The most common CHD in the adult patient population is an atrial septal defect due to its asymptomatic nature in early life. However, when diagnosis and treatment are delayed, pulmonary arterial hypertension may develop as a long-term complication, sometimes before adulthood. The presence of PAH adversely affects the results of surgical treatment and may even eliminate the feasibility of surgery in some patients. In such patients who have high pulmonary artery pressure and pulmonary vascular resistance at the margin of inoperability, the response to the acute vasoreactivity test determines the treatment modality.
In our retrospective study, a total of 906 patients who underwent ASD closure between January, 2011 and November, 2020, seven of which had undergone the fenestrated patch procedure after they were identified to have high PAP, but positive AVT test response were included.
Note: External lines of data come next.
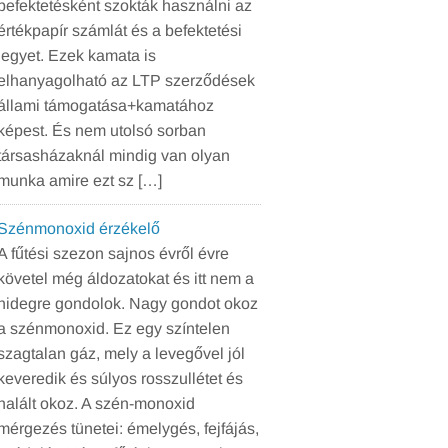
befektetésként szokták használni az
értékpapír számlát és a befektetési
jegyet. Ezek kamata is
elhanyagolható az LTP szerződések
állami támogatása+kamatához
képest. És nem utolsó sorban
társasházaknál mindig van olyan
munka amire ezt sz […]
Szénmonoxid érzékelő
A fűtési szezon sajnos évről évre
követel még áldozatokat és itt nem a
hidegre gondolok. Nagy gondot okoz
a szénmonoxid. Ez egy színtelen
szagtalan gáz, mely a levegővel jól
keveredik és súlyos rosszullétet és
halált okoz. A szén-monoxid
mérgezés tünetei: émelygés, fejfájás,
Short-term follow-up of patients with fenestrated ASD patches revealed decreased pulmonary pressure, regression in NYHA classification, and improvement in symptoms.
The fenestrated patch technique should be kept in mind as an option to expand the surgical spectrum in the treatment of patients with high pulmonary pressures, where complete closure is risky. It appears that the fenestrated patch technique is a safe approach in the management of pulmonary hypertension in patients with ASD who have pulmonary hypertension, according to short- and midterm follow-up findings.